Things have been a little… off at Marvel Studios lately. With its varsity team of heroes like Captain America and Iron Man entering retirement, the company’s attempts to find similar breakout stars among its extensive back catalog of heroes have proved less sure of success. The latest to land in theaters, “The Marvels,” was plagued by the need for extensive reshoots, a relatively weak opening, and a massive drop in second-week box office figures.
That’s not to say that the hit factory behind “Avengers: Endgame,” the second-biggest box office smash of all time, is preparing to shutter. If anything, the “The Marvels” is the biggest victim yet of a strategy from Marvel, and its parent company Disney, to rush an endless stream of content out the studio door. It’s reminiscent of a period that brought Marvel Comics itself to the brink of total collapse in the 1990s. If the company’s executives are looking for a supervillain in all of this, they should start by looking in the mirror.
Now, comics weren’t just a fun read for kids — they were an investment.
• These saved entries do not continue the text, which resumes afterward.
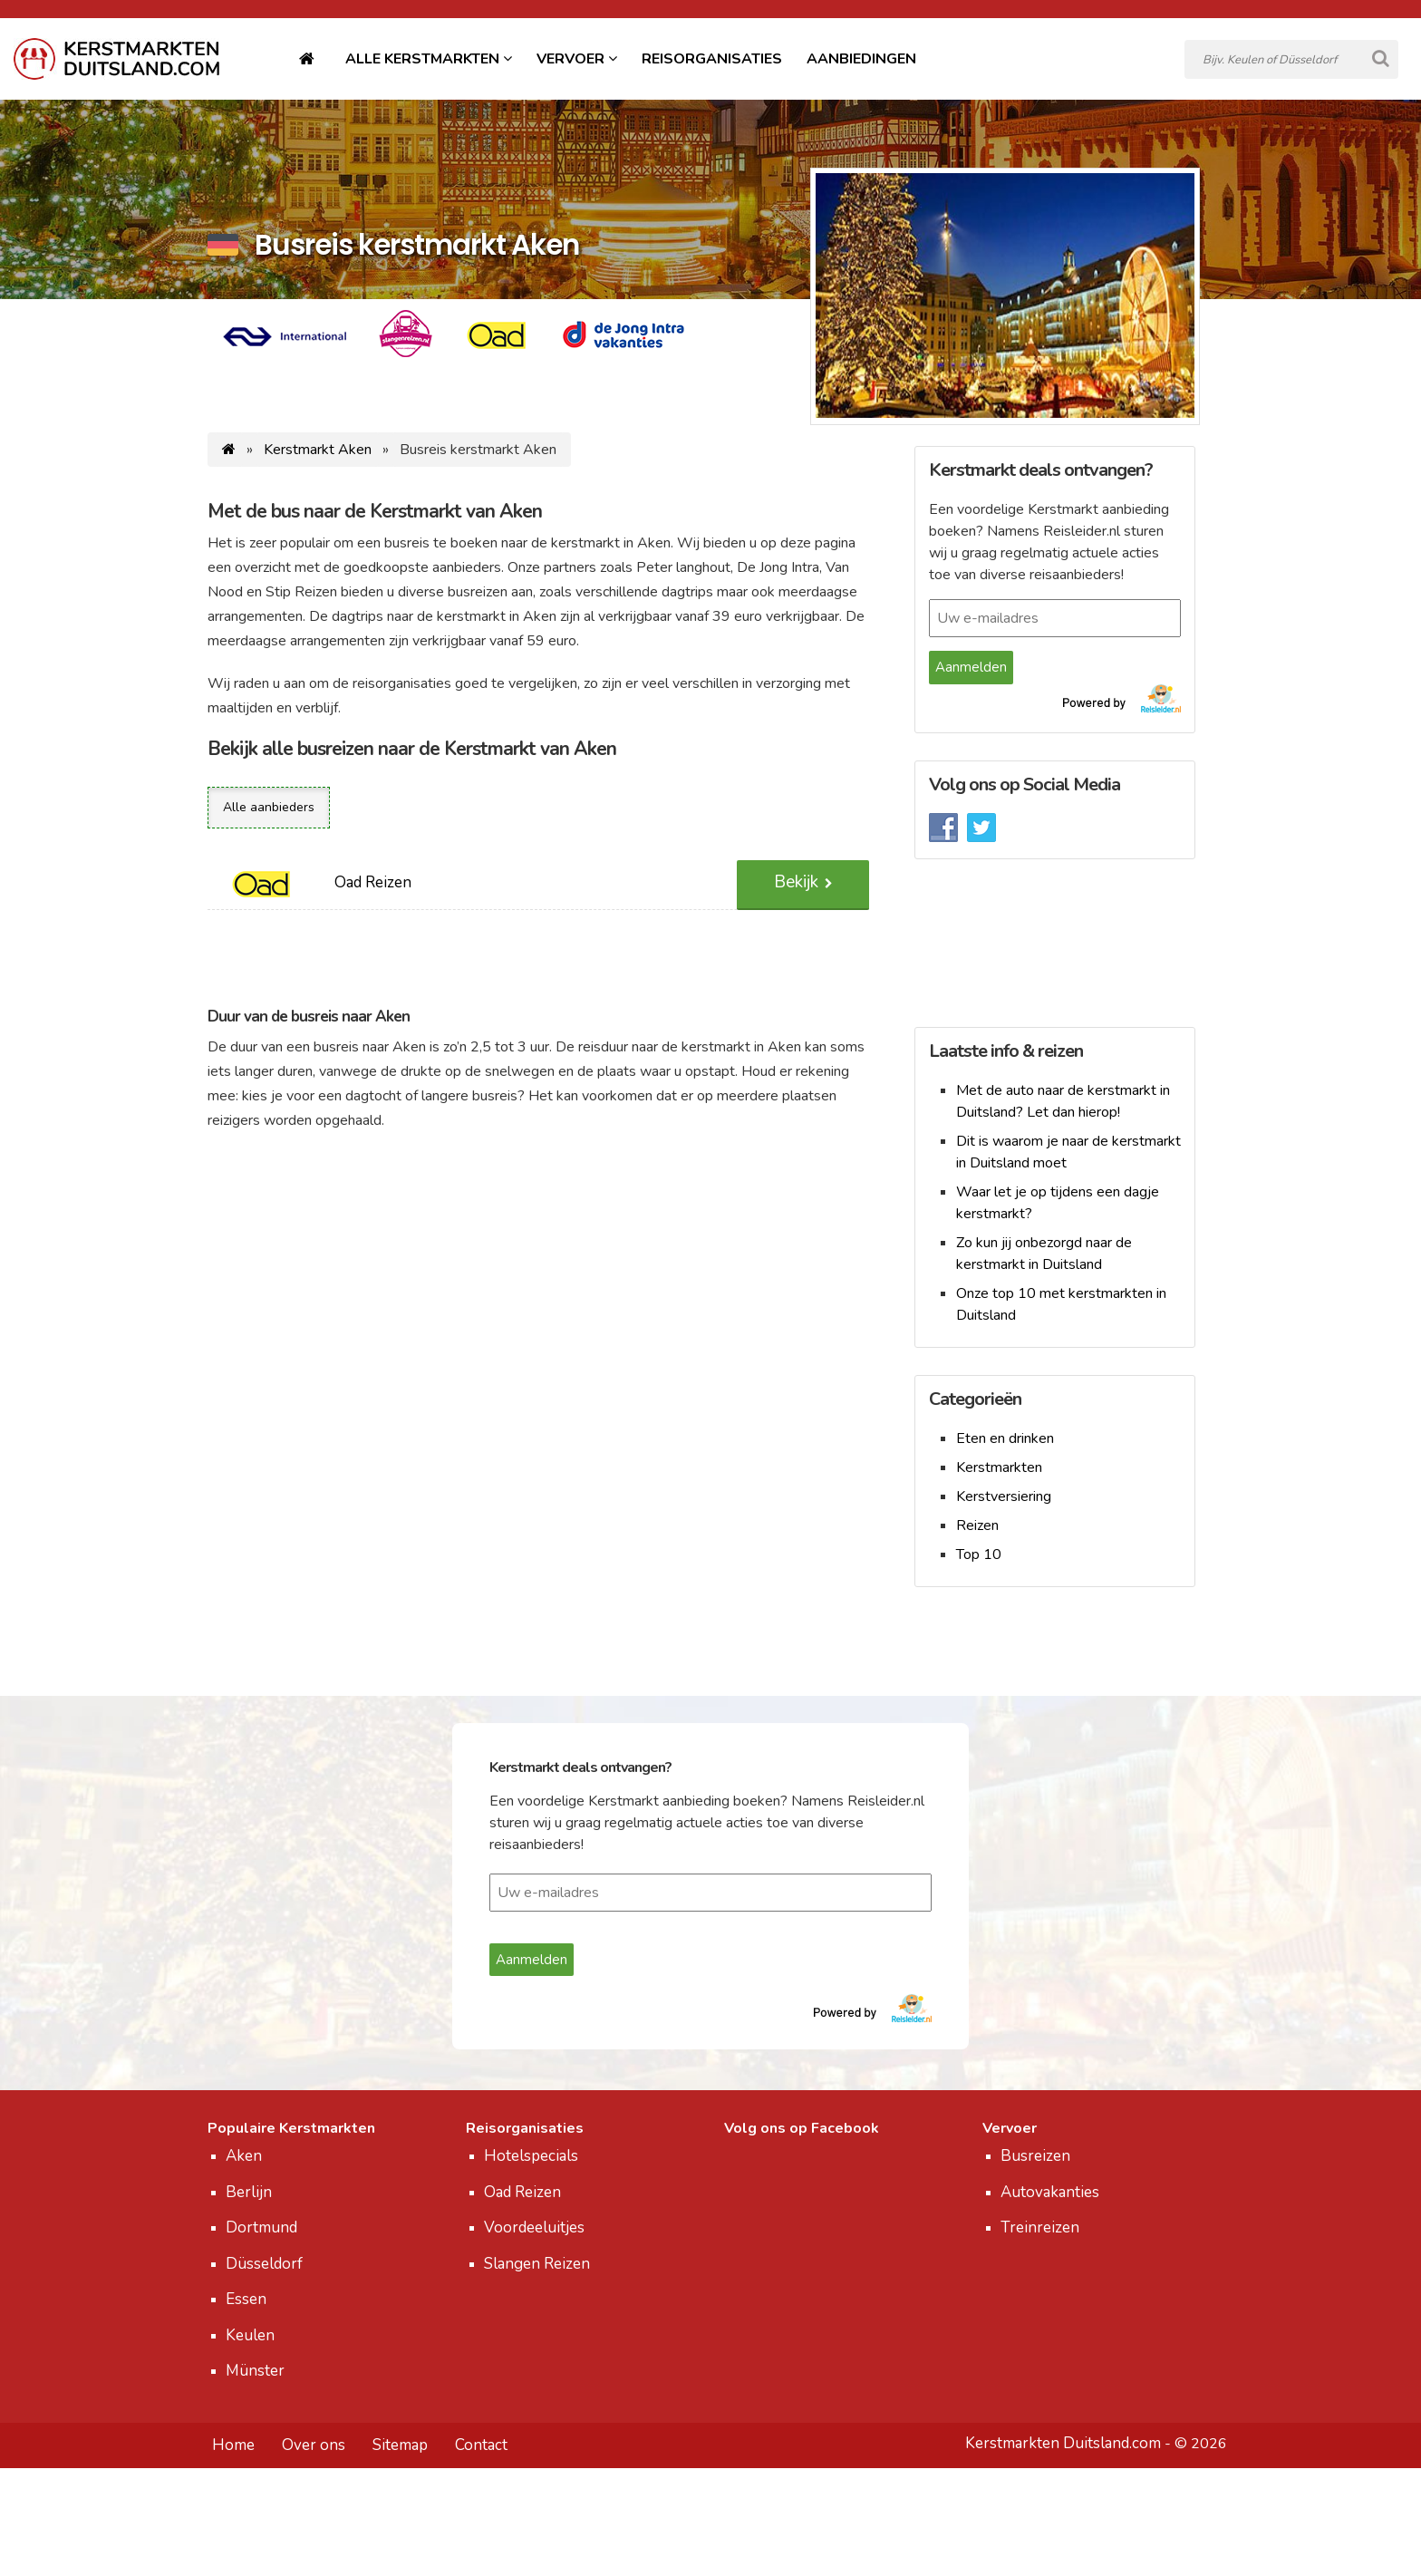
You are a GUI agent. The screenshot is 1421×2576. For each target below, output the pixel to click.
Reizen (977, 1525)
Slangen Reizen (537, 2263)
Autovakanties (1049, 2192)
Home (233, 2445)
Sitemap (400, 2445)
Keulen (250, 2335)
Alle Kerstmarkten (424, 59)
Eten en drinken (1005, 1438)
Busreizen (1035, 2155)
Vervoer (572, 59)
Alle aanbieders (268, 807)
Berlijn (249, 2192)
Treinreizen (1039, 2227)
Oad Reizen (522, 2192)
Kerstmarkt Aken (318, 450)
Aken (244, 2155)
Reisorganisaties (712, 59)
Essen (246, 2299)
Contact (481, 2445)
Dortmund (261, 2227)
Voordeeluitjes (534, 2227)
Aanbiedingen (861, 59)
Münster (255, 2370)
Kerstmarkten (999, 1467)
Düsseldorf (264, 2263)
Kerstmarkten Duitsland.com (1063, 2443)
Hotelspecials (531, 2155)
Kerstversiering (1003, 1496)
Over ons (313, 2445)
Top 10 (978, 1554)
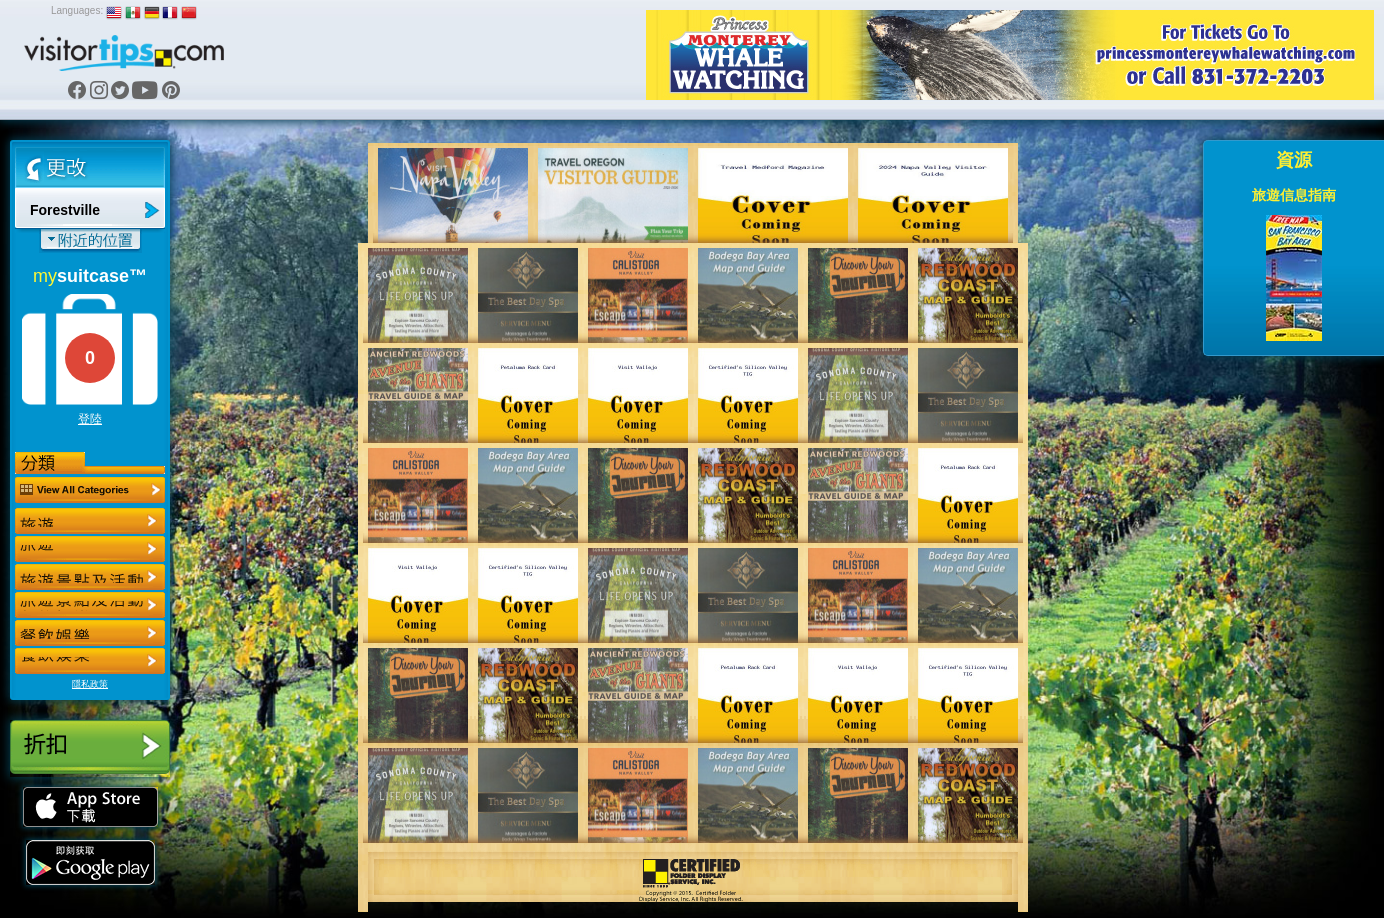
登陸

Let’s jump back to the late 1980s and early ‘90s, a time when superhero comics suddenly became a literal hot commodity. Tim Burton’s “Batman” — based on a character from DC Comics, Marvel’s eternal rival — was a blockbuster success, helping to revive interest in the genre as a whole. A new stable of artists like Todd McFarlane and Jim Lee were reinvigorating the industry. And the first Sotheby’s auction of old comic books saw issues selling for tens of thousands of dollars. Now, comics weren’t just a fun read for kids — they were an investment. This shift spawned a legion of speculators and collectors who scoured publications like Wizard Magazine, which listed the estimated value of back issues each month, turning comic shops into mini-stock market trading floors.
Marvel responded by leaning into the craze. Limited-edition variant covers became all the rage, sending collectors scrambling to seek out each version in the hopes of completing the set. Soon, comics stores were all ashimmer with holographic and embossed covers gleaming from the shelves. At the same time, the entire industry coalesced around Diamond Comics Distributors, which from the early 1990s until 2020 was the only middleman between the publishers and comic book shops. The latter placed preorders with Diamond for how many copies of a title they thought they’d sell, which would then determine how many issues the publishers printed — and preorders had gone through the roof.
Some artists and writers were uncomfortable with the mania, but executives were more concerned with how much cash was flowing in. Publishers produced more and more copies of issues like they were printing money. But here’s the problem with printing money: Currency loses value as more of it floods the market. When Amazing Fantasy #15, which introduced Spider-Man to the world, was first published, it was mostly seen as cheap garbage that wasn’t worth keeping around. “Ironically, it was that disposability that led to the scarcity which afforded older comics their inherent value, a fact that was widely ignored but that would become monumentally important in the following boom and inevitable crash,” journalist Rosie Knight wrote about the era.
It didn’t take long for buyers to realize what was happening. By 1993, the gold rush suddenly came to a halt. “When they found their copy of Bloodshot No. 1 was worthless because everyone owned that comic, that helped spark the bust in sales that crushed the industry for the rest of the decade,” Jason Sacks, author of the “American Comic Book Chronicles” series, told The Hollywood Reporter. A number of smaller publishers folded entirely as Marvel and DC struggled to hang on in the wake of a massive drop in new comic book sales.
Marvel Comics filed for bankruptcy in 1996, before being purchased by Toy Biz, a company that produced action figures based on Marvel’s characters. Its new owner, Isaac Perlmutter, saw that the real value of the company wasn’t necessarily in comic books themselves, but in the intellectual property its characters represented. After the success of movies like “X-Men” (2000) and “Spider-Man” (2002) at other studios, Marvel decided to roll the dice on producing its own major motion picture. The result was “Iron Man” (2008), which launched the Marvel Cinematic Universe into the juggernaut it is — or, potentially, was.